I don’t know how I fit into all of that, necessarily. Beyond the fact that I’ve done this work and will likely continue to do this work. One person cannot hold a community together by themself and this community has gotten very quiet lately, much less active than usual. I don’t know if it’s a temporary thing or, absent the central figure and the shifting of the group’s socialization to another discord for gaming more broadly, the community will slowly fragment and shed it’s more active members who want more than a largely-silent group. I’m not sure I want to spend my time and energy on a group without people also spending their time and energy on it as well, but I’m not ready to let this community go yet.
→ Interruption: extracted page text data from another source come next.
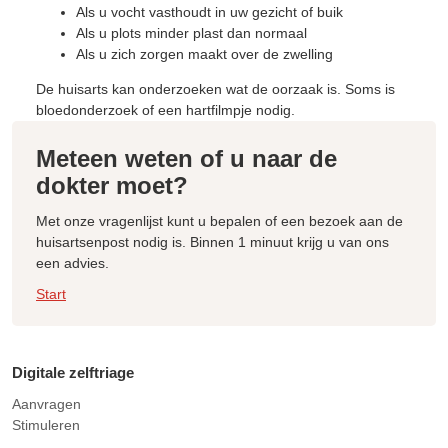
Als u vocht vasthoudt in uw gezicht of buik
Als u plots minder plast dan normaal
Als u zich zorgen maakt over de zwelling
De huisarts kan onderzoeken wat de oorzaak is. Soms is
bloedonderzoek of een hartfilmpje nodig.
Meteen weten of u naar de
dokter moet?
Met onze vragenlijst kunt u bepalen of een bezoek aan de
huisartsenpost nodig is. Binnen 1 minuut krijg u van ons
een advies.
Start
Digitale zelftriage
Aanvragen
Stimuleren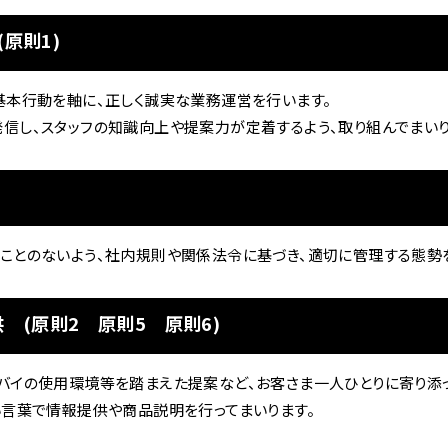
県
原則1)
ドリーム 横浜旭
ホンダドリーム 川崎宮前
県
ドリーム 高松
ドリーム 横浜緑
基本行動を軸に、正しく誠実な業務運営を行います。
ドリーム 神戸灘
ホンダドリーム 尼崎
信し、スタッフの知識向上や提案力が定着するよう、取り組んでまいり
県
ドリーム 姫路
ホンダドリーム 西宮甲子
県
ドリーム 高知
ドリーム 船橋
ホンダドリーム 松戸
県
ドリーム 蘇我
ドリーム 奈良
ことのないよう、社内規則や関係法令に基づき、適切に管理する態勢
県
 (原則2 原則5 原則6)
ドリーム ふかや花園
ホンダドリーム 鴻巣
バイの使用環境等を踏まえた提案など、お客さま一人ひとりに寄り添っ
ドリーム 所沢
ホンダドリーム 大宮
い言葉で情報提供や商品説明を行ってまいります。
ドリーム 狭山
ホンダドリーム 東浦和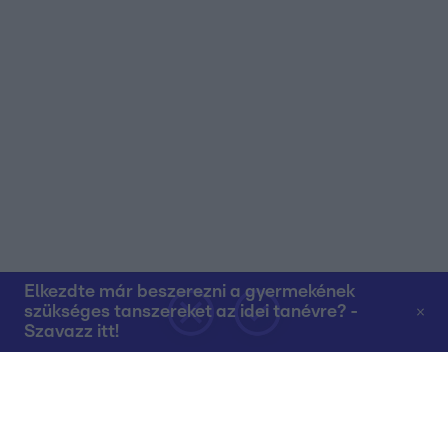
Elkezdte már beszerezni a gyermekének
szükséges tanszereket az idei tanévre? -
Szavazz itt!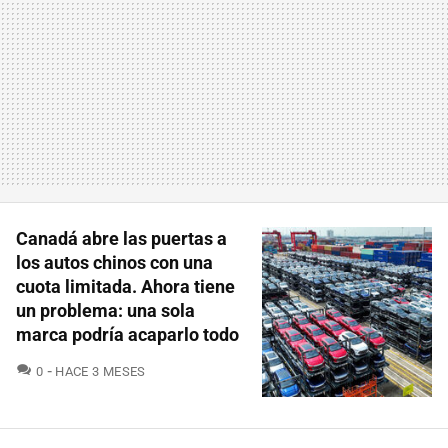
Canadá abre las puertas a
los autos chinos con una
cuota limitada. Ahora tiene
un problema: una sola
marca podría acaparlo todo
COMENTARIOS
0
HACE 3 MESES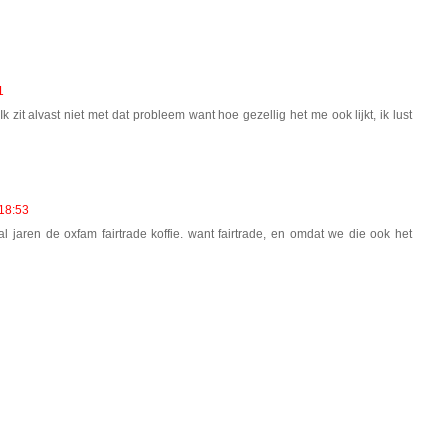
1
 Ik zit alvast niet met dat probleem want hoe gezellig het me ook lijkt, ik lust
18:53
ren de oxfam fairtrade koffie. want fairtrade, en omdat we die ook het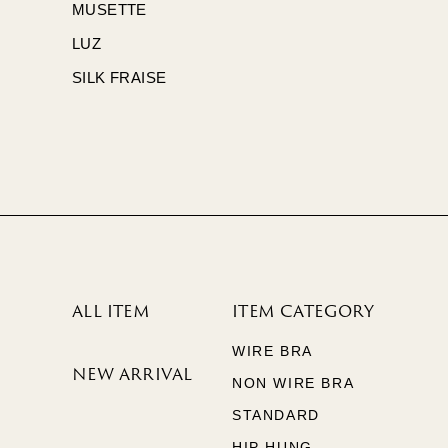
MUSETTE
LUZ
SILK FRAISE
ALL ITEM
ITEM CATEGORY
WIRE BRA
NEW ARRIVAL
NON WIRE BRA
STANDARD
HIP HUNG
So for now, I will continue to reflect, try to get more sleep, and really think about what work and effort I find rewarding enough to still do as tired as I am. I mean, I’m also job hunting again, at least an hour a day, so I’ve got less time and energy than ever (it’s so draining to run into so much “AI” generated trash and so many jobs that want people skilled with “AI tools”). I also have therapy tomorrow–I’m increasing my appointments to weekly while I’m working through this stuff–so maybe something will come out of that, but I don’t know. This thorny problem has been pretty resistant to eureka moments or sudden breakthroughs, so I don’t really expect anything but some focused time processing what’s going on. No quick fixes for me.